Weather and background music
If you want to change the lighting outside you probably want to do that by changing the weather. In the Environment folder of the Meta layer you can find the different possible kinds of weather in the editor. They are classified by the level of the original campaign that they're in. Just try a few and you will see the result immediately. You might have noticed this before when you were constructing multiple floors, but if you place something on the floor above another one, it will cast a shadow. This means you should place some floor tiles directly above your highest points of your map if they are supposed to be inside. Otherwise the lighting of the weather will be visible indoors, which looks weird. One of the consequences of choosing a type of weather is that the background music will change. Every Environment tile has it's own weather and own background music, which are both connected to the original campaign. You can't hear the music in the editor, so you have to try this or take a look at the original campaign levels.
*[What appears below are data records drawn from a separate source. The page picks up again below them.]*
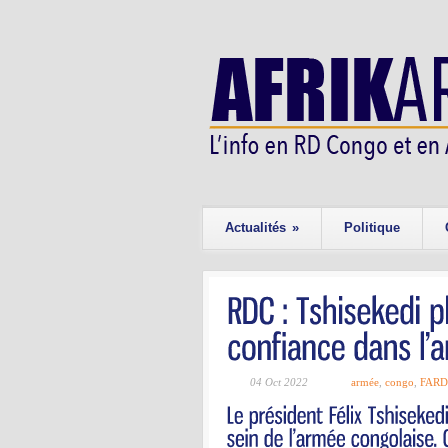
Actualités
»
Politique
04 Oct 2022
armée
,
congo
,
FARD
You might have noticed sometimes that there are some special sounds in monaco. For example you hear people talking, you hear music pounding, water drops in a cave and a lot more. Most of these special sounds can be found in the Ambient SFX folder in the Meta layer. You place them on the spot you want the sound to come from (so if a player gets close, he will hear that sound). Don't place the same sound multiple times close together, it will only create a lot of noise and the player won't recognize what sound it is. Sounds have a certain reach (depending on the sound) and only 5 sounds can play at the same time, so be careful. Some items make sounds of their own, this includes guards but also civs. So be careful with the Murmur tiles as the civs will also talk and sometimes that is enough.
You might have noticed that there are in-game texts from time to time in Monaco. There are two types of these: blueprint texts and hint texts. Both can be found in the Blueprint Text folder of the item folder. For a text that is only visible on the blueprint, use the first 8 tiles. Texts on blueprints are mostly used for naming the several parts of your map, such that players can coordinate a bit easier. The other 6 tiles in that folder are the DecalText tiles, they are used to give people hints in what to do. They shouldn't be used to tell a story in general as this should be done in the dialogue at the start of a level. Dialogue is explained later in this guide. In the folder Decals in the Item layer you can find things like arrows, they also are there to help the player. Note that you can type in your text directly after you place the text tile, but you are limited to a certain amount of characters. You can have different text on every floor, so you can have 8 blueprint texts per floor, which can be a total of 64 if you use them on all floors. Something you might accidentally do is placing these texts on top of other items. Remember that they are in the item layer and if you place them on top of another item (such as a vent, which I did quite often), the other item will disappear. You can use the following commands carefully: /hold_a_coincount, /hold_a_healthammo, /hold_a_objectives, /hold_lt_sneak, /move_rs_aim, /press_rt_shoot.